Everything is a tangle - her heart, the pumpkins with the orach and the sunchokes. The wolf bines clutch at kohlrabi and break skin into bleeding welts. The wicking beds birth basil and eggplant, tomato and lettuce, but she cannot find the cucumbers she was sure she planted. How do other gardeners plant such neat and unwild rows, where everything is labelled and tied back and accounted for? Perhaps our souls are written large on personal landscapes like this. Her neighbour poisons everything, cuts neat vegetable patches and covers them in winter, whilst she tied her hair back and struggles with everything overgrown like the briars around Beauty's castle where she lies sleeping. There's a mulberry only just planted where a pumpkin vine grows - she didn't plant it, but she's glad it planted itself - it keeps the soil cool underneath. The fallen greengage plums have made a forest to the east - why cut them down when all trees are sacred?
The grape vine only bears grapes for the birds - she likes to grow food for them, and for the bees too, who dance on the umbrella flowers of fennel, coriander and parsley. So much will self seed this year, whilst she's gone - she expects decidedly unneat chaos - skinny fennel bulbs pushing up next to clumps of garlic, silverbeet and beetroot leaves having salad days with freckled lettuce. She must tell the housesitters to let it grow this way - how devastating it would be not to have a suprise of kale or an other haunting of unidentified brassicas.
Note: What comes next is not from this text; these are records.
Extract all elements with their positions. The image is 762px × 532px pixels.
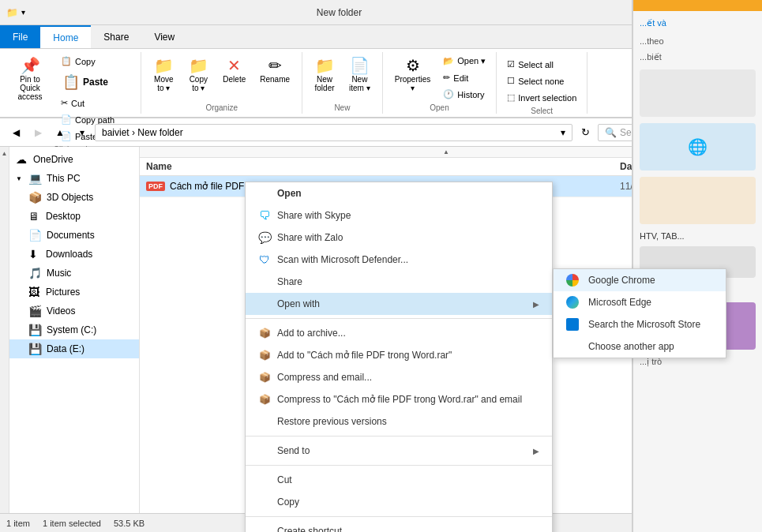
ctx-add-archive-label: Add to archive... [277,328,346,339]
ctx-copy[interactable]: Copy [246,491,552,513]
tab-share[interactable]: Share [91,25,141,48]
ctx-compress-email[interactable]: 📦 Compress and email... [246,366,552,388]
ctx-restore[interactable]: Restore previous versions [246,410,552,433]
history-button[interactable]: 🕐 History [439,87,490,102]
select-all-button[interactable]: ☑ Select all [503,57,580,72]
ctx-scan[interactable]: 🛡 Scan with Microsoft Defender... [246,249,552,271]
tab-home[interactable]: Home [40,25,91,48]
ribbon-group-new: 📁 Newfolder 📄 Newitem ▾ New [302,52,383,114]
other-app-icon [566,340,579,353]
sidebar-item-system-c[interactable]: 💾 System (C:) [9,320,139,339]
sidebar-item-this-pc[interactable]: ▼ 💻 This PC [9,169,139,188]
this-pc-icon: 💻 [28,172,42,185]
pictures-icon: 🖼 [28,286,41,298]
ctx-create-shortcut[interactable]: Create shortcut [246,520,552,532]
sidebar-item-videos[interactable]: 🎬 Videos [9,302,139,320]
sidebar-item-documents[interactable]: 📄 Documents [9,226,139,245]
this-pc-expand-icon: ▼ [16,175,22,182]
sidebar-label-music: Music [47,268,71,279]
submenu-label-chrome: Google Chrome [588,275,655,286]
copy-icon: 📋 [61,56,72,66]
ctx-copy-label: Copy [277,496,299,508]
open-label: Open [389,102,490,112]
ctx-cut[interactable]: Cut [246,469,552,491]
ctx-copy-icon [258,496,271,508]
ctx-add-archive[interactable]: 📦 Add to archive... [246,322,552,344]
ctx-open-with[interactable]: Open with ▶ [246,293,552,315]
store-icon [566,318,579,331]
submenu-item-edge[interactable]: Microsoft Edge [554,291,726,313]
sidebar-scroll-up[interactable]: ▲ [0,147,9,513]
submenu-item-other[interactable]: Choose another app [554,335,726,358]
copy-to-button[interactable]: 📁 Copyto ▾ [182,54,214,96]
ctx-share-zalo[interactable]: 💬 Share with Zalo [246,227,552,249]
sidebar-item-desktop[interactable]: 🖥 Desktop [9,207,139,226]
delete-button[interactable]: ✕ Delete [217,54,251,88]
ctx-archive-icon-3: 📦 [258,371,271,384]
sidebar-item-pictures[interactable]: 🖼 Pictures [9,283,139,302]
back-button[interactable]: ◀ [6,123,25,142]
title-bar-icons: 📁 ▾ [6,7,25,18]
tab-view[interactable]: View [141,25,187,48]
pin-quick-access-button[interactable]: 📌 Pin to Quickaccess [6,54,54,105]
3d-objects-icon: 📦 [28,191,42,204]
ctx-compress-rar-email[interactable]: 📦 Compress to "Cách mở file PDF trong Wo… [246,388,552,410]
sidebar-item-3d-objects[interactable]: 📦 3D Objects [9,188,139,207]
new-item-button[interactable]: 📄 Newitem ▾ [343,54,376,96]
sidebar-label-system-c: System (C:) [47,324,96,335]
copy-to-icon: 📁 [189,58,208,73]
ctx-send-to[interactable]: Send to ▶ [246,440,552,462]
tab-file[interactable]: File [0,25,40,48]
ctx-share-skype[interactable]: 🗨 Share with Skype [246,204,552,227]
window-title: New folder [32,7,647,18]
paste-button[interactable]: 📋 Paste [57,70,134,94]
submenu-label-other: Choose another app [588,341,674,352]
cut-button[interactable]: ✂ Cut [57,96,134,111]
rename-icon: ✏ [268,58,282,73]
ctx-archive-icon-4: 📦 [258,393,271,406]
move-to-button[interactable]: 📁 Moveto ▾ [148,54,179,96]
downloads-icon: ⬇ [28,248,41,260]
ctx-separator-2 [246,436,552,436]
sidebar-item-music[interactable]: 🎵 Music [9,264,139,283]
recent-locations-button[interactable]: ▾ [73,123,92,142]
ctx-share-icon [258,275,271,288]
ctx-share[interactable]: Share [246,271,552,293]
submenu-item-chrome[interactable]: Google Chrome [554,269,726,291]
ctx-add-rar-label: Add to "Cách mở file PDF trong Word.rar" [277,350,452,361]
open-button[interactable]: 📂 Open ▾ [439,54,490,69]
new-folder-button[interactable]: 📁 Newfolder [309,54,340,96]
forward-button[interactable]: ▶ [28,123,47,142]
right-thumbnail-2: 🌐 [640,123,756,170]
submenu-item-store[interactable]: Search the Microsoft Store [554,313,726,335]
edit-button[interactable]: ✏ Edit [439,70,490,85]
refresh-button[interactable]: ↻ [576,123,595,142]
sidebar-label-this-pc: This PC [47,173,81,184]
submenu-label-edge: Microsoft Edge [588,297,651,308]
ctx-open-icon [258,187,271,200]
select-none-button[interactable]: ☐ Select none [503,73,580,88]
up-button[interactable]: ▲ [51,123,69,142]
invert-selection-button[interactable]: ⬚ Invert selection [503,90,580,105]
sidebar-item-data-e[interactable]: 💾 Data (E:) [9,339,139,358]
new-folder-icon: 📁 [315,58,335,73]
rename-button[interactable]: ✏ Rename [254,54,295,88]
ctx-add-rar[interactable]: 📦 Add to "Cách mở file PDF trong Word.ra… [246,344,552,366]
sidebar-label-videos: Videos [47,305,75,317]
select-none-icon: ☐ [507,76,515,86]
sidebar: ☁ OneDrive ▼ 💻 This PC 📦 3D Objects 🖥 De… [9,147,140,513]
new-item-icon: 📄 [350,58,370,73]
ctx-open[interactable]: Open [246,182,552,204]
select-label: Select [503,105,580,115]
open-icon: 📂 [443,56,454,66]
address-path[interactable]: baiviet › New folder ▾ [95,124,572,141]
sidebar-item-onedrive[interactable]: ☁ OneDrive [9,150,139,169]
edit-icon: ✏ [443,73,450,83]
copy-button[interactable]: 📋 Copy [57,54,134,69]
sidebar-item-downloads[interactable]: ⬇ Downloads [9,245,139,264]
ctx-shortcut-icon [258,525,271,532]
right-panel: ...ết và ...theo ...biết 🌐 HTV, TAB... Ứ… [632,0,762,532]
ctx-create-shortcut-label: Create shortcut [277,526,342,532]
ctx-send-to-icon [258,444,271,457]
properties-button[interactable]: ⚙ Properties▾ [389,54,437,96]
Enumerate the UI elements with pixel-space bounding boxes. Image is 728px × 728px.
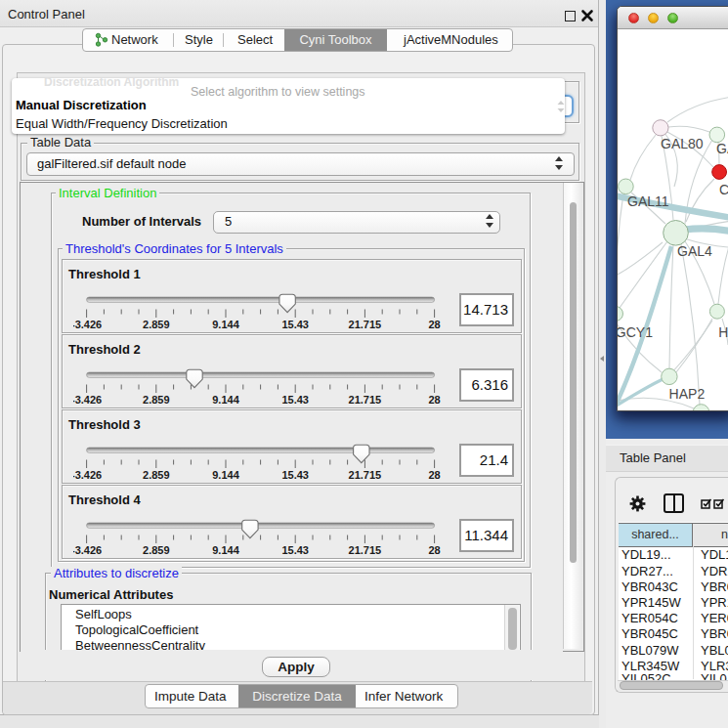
svg-text:28: 28 [428, 544, 440, 555]
svg-text:-3.426: -3.426 [73, 544, 102, 555]
svg-text:GAL4: GAL4 [677, 243, 712, 259]
svg-text:-3.426: -3.426 [73, 319, 102, 329]
svg-text:21.715: 21.715 [349, 544, 382, 555]
svg-text:2.859: 2.859 [143, 544, 170, 555]
svg-text:GAL80: GAL80 [661, 136, 704, 151]
svg-text:28: 28 [428, 319, 440, 329]
svg-text:9.144: 9.144 [212, 319, 239, 329]
svg-text:GCY1: GCY1 [618, 324, 653, 340]
svg-text:21.715: 21.715 [349, 469, 382, 480]
svg-text:GAL11: GAL11 [627, 193, 669, 209]
svg-text:9.144: 9.144 [212, 394, 239, 405]
svg-text:2.859: 2.859 [143, 394, 170, 405]
svg-text:15.43: 15.43 [281, 544, 309, 555]
svg-text:C: C [719, 182, 728, 197]
svg-text:-3.426: -3.426 [73, 394, 102, 405]
svg-text:9.144: 9.144 [212, 469, 239, 480]
svg-text:15.43: 15.43 [281, 469, 309, 480]
svg-text:9.144: 9.144 [212, 544, 239, 555]
svg-text:28: 28 [428, 469, 440, 480]
svg-text:GA: GA [716, 141, 728, 156]
svg-text:21.715: 21.715 [349, 394, 382, 405]
svg-text:H: H [718, 324, 728, 340]
svg-text:2.859: 2.859 [143, 319, 170, 329]
svg-text:2.859: 2.859 [143, 469, 170, 480]
svg-text:15.43: 15.43 [281, 319, 309, 329]
svg-text:21.715: 21.715 [349, 319, 382, 329]
svg-text:-3.426: -3.426 [73, 469, 102, 480]
svg-text:HAP2: HAP2 [669, 386, 706, 402]
svg-text:15.43: 15.43 [281, 394, 309, 405]
svg-text:28: 28 [428, 394, 440, 405]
It does not matter, she supposes. Things will grow or die. Perhaps a machete will be needed to cut through the jungle, perhaps the weeds will need to be dug out, perhaps the hands will need to get dirty again, the soil working it's way into the crevasses of fingerprint whorls, the bacteria, the ants biting, the sun bearing down it's heart breaking light as the kookaburras and the shy white goshawk are surprised when she returns again.
And maybe even the yukon she planted will survive, and the horseradish too. Somethings need tending, and some don't. Things will go on despite her absence. She thinks of what an exciting adventure coming back might be.
This post is in response to the monthly garden challenge hosted by @simplymike. Anyone can join in - it's a real delight to see what is happening in other people's gardens. I'm leaving mine for eight months whilst I travel, but I'll try to support the tag perhaps by featuring the gardens I visit whilst away!